Les travaux des groupes de L. Sollid et de F. Koning attribuent le caractère toxique de ces protéines à leur capacité de déclencher une réponse immune intestinale chez les sujets prédisposés, une hypothèse très attractive puisqu’elle explique simultanément le rôle de l’antigène présent dans l’environnement, du principal facteur de prédisposition génétique (les haplotypes HLA-DQ2 et DQ8) et de la transglutaminase tissulaire, cible des auto-anticorps caractéristiques de la maladie. Ainsi, les lymphocytes T CD4+ du chorion intestinal des patients atteints de maladie coeliaque prolifèrent en réponse à certains peptides de la gliadine présentés par les molécules HLA-DQ2/8. Rappelons que pour stimuler une réponse antigénique T, les peptides doivent être captés par les cellules présentatrices d’antigènes au pôle basal de l’entérocyte, ce qui implique qu’ils traversent la cellule épithéliale (Figure 1). La transglutaminase tissulaire (TG2), une enzyme normalement impliquée dans le remodelage tissulaire, possède une affinité particulière pour les gliadines dont elle peut désamider certains résidus glutamine en acide glutamique. Elle introduit ainsi des charges négatives dans des sites qui favorisent l’ancrage des peptides dans la poche des molécules HLA-DQ2/8 et leur présentation aux lymphocytes T. La TG2, qui n’agit qu’à pH acide, pourrait intervenir au niveau de la bordure en brosse intestinale ou lors du processing des peptides par la cellule présentatrice d’antigènes [1].

Figure 1

Schéma hypothétique de l’intervention du peptide 33-mer dérivé de la gliadine dans la physiopathologie de la maladie coeliaque.

Schéma hypothétique de l’intervention du peptide 33-mer dérivé de la gliadine dans la physiopathologie de la maladie coeliaque.

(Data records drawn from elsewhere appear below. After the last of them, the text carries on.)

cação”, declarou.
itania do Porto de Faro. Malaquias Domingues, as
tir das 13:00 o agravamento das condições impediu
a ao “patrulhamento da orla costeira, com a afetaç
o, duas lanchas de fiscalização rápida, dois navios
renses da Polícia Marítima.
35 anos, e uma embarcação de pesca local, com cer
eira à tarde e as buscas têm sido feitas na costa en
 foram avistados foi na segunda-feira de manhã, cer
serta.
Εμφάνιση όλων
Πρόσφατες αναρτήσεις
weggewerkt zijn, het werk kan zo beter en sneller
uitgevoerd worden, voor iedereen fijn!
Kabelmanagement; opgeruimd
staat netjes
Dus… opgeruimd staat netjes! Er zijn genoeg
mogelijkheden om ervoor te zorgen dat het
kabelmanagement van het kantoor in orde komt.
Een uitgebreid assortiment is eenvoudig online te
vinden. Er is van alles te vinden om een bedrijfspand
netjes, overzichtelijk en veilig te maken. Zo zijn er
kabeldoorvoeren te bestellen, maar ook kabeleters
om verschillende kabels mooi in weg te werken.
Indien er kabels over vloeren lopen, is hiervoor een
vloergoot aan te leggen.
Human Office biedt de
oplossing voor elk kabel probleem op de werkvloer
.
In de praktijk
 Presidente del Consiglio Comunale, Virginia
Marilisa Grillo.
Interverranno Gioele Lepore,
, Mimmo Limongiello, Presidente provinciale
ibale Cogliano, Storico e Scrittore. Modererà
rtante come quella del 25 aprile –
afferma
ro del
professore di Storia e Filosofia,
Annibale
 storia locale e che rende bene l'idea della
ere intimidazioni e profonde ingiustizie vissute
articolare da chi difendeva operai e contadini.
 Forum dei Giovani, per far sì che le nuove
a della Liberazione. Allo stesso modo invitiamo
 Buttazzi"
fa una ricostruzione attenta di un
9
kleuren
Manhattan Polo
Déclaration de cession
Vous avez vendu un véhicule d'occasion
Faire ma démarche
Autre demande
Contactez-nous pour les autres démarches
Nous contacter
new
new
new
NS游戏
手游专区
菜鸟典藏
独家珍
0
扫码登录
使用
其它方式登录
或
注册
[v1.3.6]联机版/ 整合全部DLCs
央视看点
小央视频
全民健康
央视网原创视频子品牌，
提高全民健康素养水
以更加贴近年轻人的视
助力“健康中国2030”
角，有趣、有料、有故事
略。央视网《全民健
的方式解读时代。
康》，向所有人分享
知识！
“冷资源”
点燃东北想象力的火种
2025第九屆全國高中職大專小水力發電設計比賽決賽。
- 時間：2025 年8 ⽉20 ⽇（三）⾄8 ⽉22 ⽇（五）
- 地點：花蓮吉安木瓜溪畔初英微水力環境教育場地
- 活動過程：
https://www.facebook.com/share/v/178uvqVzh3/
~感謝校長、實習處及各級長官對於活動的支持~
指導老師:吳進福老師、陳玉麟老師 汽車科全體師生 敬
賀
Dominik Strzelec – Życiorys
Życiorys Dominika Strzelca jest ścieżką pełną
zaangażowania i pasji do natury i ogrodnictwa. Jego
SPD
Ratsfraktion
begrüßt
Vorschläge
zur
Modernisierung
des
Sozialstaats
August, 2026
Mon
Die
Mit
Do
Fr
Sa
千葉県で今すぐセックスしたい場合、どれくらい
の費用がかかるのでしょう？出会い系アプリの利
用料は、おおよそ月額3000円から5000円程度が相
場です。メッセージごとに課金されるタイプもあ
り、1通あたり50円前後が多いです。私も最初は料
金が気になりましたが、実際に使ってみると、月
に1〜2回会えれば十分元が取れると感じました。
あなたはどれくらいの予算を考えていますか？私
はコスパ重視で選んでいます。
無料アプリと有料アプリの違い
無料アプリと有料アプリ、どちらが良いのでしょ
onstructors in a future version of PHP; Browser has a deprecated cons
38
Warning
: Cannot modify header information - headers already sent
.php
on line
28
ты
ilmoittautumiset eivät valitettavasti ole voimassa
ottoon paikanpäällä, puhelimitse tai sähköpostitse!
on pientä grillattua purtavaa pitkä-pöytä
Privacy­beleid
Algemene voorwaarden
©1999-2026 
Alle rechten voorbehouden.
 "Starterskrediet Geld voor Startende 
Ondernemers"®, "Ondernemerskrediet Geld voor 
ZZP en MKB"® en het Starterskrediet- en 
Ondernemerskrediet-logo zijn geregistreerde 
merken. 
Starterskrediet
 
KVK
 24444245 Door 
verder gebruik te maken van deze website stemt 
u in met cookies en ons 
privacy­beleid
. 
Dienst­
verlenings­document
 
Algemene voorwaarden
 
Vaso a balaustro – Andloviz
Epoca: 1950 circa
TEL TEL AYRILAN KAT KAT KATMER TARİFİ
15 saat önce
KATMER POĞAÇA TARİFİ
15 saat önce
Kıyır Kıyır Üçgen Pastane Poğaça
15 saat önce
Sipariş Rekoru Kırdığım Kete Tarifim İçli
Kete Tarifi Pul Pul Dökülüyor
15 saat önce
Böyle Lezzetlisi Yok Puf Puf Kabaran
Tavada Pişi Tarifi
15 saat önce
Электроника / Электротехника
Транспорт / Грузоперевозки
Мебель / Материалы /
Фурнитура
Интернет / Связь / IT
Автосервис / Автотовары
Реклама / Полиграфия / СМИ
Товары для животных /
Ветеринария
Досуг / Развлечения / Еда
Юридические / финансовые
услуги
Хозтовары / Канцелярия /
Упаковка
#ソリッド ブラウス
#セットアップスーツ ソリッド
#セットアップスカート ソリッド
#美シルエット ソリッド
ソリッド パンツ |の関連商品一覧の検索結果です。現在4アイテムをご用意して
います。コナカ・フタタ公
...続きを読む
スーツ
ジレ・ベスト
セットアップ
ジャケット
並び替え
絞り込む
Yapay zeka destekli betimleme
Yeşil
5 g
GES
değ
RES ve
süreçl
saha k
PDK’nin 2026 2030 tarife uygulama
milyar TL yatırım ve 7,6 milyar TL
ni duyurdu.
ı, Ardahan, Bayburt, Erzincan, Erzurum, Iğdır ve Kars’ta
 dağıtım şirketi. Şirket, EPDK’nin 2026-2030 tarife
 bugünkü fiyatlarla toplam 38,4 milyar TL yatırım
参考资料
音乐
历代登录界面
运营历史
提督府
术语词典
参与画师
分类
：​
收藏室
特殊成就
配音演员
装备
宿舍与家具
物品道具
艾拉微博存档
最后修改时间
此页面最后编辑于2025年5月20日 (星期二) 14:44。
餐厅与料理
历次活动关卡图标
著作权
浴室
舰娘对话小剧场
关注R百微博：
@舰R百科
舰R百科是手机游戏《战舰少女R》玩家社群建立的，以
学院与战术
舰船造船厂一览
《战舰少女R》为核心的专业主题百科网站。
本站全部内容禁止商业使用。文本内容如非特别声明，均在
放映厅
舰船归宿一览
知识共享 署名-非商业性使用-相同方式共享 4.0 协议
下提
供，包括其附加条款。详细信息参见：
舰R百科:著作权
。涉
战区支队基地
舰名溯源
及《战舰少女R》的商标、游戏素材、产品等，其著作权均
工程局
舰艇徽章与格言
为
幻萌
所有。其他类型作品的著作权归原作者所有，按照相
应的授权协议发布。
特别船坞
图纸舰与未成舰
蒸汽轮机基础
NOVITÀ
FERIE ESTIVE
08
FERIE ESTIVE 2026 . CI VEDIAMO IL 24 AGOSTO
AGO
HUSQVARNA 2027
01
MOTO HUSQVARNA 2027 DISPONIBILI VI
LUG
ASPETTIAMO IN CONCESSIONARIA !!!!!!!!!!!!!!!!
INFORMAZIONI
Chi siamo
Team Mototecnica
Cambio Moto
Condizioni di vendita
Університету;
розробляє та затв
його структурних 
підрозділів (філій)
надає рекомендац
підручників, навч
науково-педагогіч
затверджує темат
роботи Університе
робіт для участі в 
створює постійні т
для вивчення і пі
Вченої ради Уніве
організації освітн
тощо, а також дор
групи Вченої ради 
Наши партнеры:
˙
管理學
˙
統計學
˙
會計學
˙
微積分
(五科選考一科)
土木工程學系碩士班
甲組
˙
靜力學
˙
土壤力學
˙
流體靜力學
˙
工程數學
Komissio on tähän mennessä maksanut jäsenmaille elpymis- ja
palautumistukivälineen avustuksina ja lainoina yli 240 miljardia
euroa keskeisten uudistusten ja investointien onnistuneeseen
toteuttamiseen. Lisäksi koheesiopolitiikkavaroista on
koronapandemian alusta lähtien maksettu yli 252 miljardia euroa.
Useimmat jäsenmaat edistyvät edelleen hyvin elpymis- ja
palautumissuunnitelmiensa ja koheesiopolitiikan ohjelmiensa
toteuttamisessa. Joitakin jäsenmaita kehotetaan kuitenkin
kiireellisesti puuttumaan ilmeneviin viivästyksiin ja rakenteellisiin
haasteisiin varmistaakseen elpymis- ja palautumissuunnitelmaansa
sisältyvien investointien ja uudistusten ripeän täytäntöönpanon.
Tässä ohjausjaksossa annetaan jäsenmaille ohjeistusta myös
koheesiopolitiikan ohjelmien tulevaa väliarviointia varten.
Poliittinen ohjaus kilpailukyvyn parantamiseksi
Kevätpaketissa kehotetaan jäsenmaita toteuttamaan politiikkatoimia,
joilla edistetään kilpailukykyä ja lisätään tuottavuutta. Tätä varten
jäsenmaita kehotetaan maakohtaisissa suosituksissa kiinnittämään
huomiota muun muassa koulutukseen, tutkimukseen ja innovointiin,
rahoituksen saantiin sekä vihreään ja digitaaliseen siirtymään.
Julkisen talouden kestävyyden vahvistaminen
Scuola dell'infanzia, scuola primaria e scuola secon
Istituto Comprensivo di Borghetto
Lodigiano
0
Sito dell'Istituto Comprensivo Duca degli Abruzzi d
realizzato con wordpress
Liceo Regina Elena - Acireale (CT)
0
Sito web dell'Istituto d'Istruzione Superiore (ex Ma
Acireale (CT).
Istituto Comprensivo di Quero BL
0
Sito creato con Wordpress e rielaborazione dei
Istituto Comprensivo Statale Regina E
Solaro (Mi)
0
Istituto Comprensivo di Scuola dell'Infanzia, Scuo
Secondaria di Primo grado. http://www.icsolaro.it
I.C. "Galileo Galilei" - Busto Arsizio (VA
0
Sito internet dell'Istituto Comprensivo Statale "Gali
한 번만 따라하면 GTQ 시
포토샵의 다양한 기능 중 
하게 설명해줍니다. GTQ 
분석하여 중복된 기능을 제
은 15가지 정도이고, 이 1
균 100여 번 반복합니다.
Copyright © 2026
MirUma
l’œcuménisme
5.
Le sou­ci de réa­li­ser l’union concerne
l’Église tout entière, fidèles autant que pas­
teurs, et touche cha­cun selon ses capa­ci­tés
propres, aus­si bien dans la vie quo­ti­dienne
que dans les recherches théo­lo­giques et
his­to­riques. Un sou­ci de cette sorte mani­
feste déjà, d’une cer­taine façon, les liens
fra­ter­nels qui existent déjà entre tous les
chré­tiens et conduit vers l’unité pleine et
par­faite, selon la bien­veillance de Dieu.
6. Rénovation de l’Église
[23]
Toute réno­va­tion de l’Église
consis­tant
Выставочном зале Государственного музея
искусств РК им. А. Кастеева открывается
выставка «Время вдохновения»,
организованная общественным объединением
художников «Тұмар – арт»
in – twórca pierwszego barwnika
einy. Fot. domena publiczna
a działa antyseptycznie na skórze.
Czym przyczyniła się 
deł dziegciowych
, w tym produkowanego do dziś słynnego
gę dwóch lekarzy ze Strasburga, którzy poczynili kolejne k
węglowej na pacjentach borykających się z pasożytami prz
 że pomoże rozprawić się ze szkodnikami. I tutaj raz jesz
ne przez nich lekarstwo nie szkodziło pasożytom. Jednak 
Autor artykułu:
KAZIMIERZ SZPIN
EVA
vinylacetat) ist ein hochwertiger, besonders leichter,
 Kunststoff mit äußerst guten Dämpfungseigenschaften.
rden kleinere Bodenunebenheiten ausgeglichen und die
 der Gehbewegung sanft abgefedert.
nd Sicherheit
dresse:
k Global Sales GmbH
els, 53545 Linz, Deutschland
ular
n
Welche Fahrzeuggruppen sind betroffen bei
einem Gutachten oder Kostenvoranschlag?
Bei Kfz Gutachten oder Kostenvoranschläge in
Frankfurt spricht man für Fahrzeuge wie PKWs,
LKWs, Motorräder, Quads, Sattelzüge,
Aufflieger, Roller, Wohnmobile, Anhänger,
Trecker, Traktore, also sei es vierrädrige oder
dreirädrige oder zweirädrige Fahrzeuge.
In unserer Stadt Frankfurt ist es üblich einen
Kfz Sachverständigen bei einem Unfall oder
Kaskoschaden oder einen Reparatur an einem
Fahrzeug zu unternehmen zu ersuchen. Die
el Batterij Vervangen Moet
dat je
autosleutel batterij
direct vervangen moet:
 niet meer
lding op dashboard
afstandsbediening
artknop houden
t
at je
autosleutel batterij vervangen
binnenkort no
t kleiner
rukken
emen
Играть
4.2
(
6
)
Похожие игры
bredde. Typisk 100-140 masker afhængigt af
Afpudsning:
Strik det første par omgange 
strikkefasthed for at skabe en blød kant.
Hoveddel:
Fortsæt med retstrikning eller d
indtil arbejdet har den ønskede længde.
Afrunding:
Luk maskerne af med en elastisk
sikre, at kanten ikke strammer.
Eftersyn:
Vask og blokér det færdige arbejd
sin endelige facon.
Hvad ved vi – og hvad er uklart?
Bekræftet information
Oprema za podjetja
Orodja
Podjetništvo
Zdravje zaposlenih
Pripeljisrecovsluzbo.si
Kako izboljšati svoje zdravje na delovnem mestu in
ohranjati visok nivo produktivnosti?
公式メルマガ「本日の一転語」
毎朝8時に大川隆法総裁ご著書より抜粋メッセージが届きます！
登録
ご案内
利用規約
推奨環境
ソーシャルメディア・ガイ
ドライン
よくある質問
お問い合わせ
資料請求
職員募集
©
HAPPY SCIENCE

Selon Shan et al. [1], un peptide de 33-mer dérivé de la gliadine résiste à l’hydrolyse par les enzymes digestives et celles de la bordure en brosse et stimule efficacement les lymphocytes T CD4+ intestinaux des patients atteints de maladie coeliaque après traitement par la transglutaminase tissulaire. Cependant, pour atteindre les cellules présentatrices d’antigènes susceptibles de le présenter aux lymphocytes T dans le chorion, ce peptide doit traverser la barrière épithéliale. Son passage paracellulaire (indiqué par la flèche verte en pointillé) est très peu probable compte tenu de sa taille, même à travers l’épithélium altéré des patients atteints de maladie coeliaque [5]. Sa dégradation au cours du transport intestinal, observée pour d’autres peptides de la gliadine riches en proline, ne peut donc être exclue actuellement, ce d’autant que les entérocytes synthétisent une prolyl-endopeptidase. Ce point mérite d’être vérifié avant d’envisager l’administration orale de prolyl-endopeptidase bactérienne (PEP) comme un traitement possible de la maladie coeliaque. Ly: lymphocyte.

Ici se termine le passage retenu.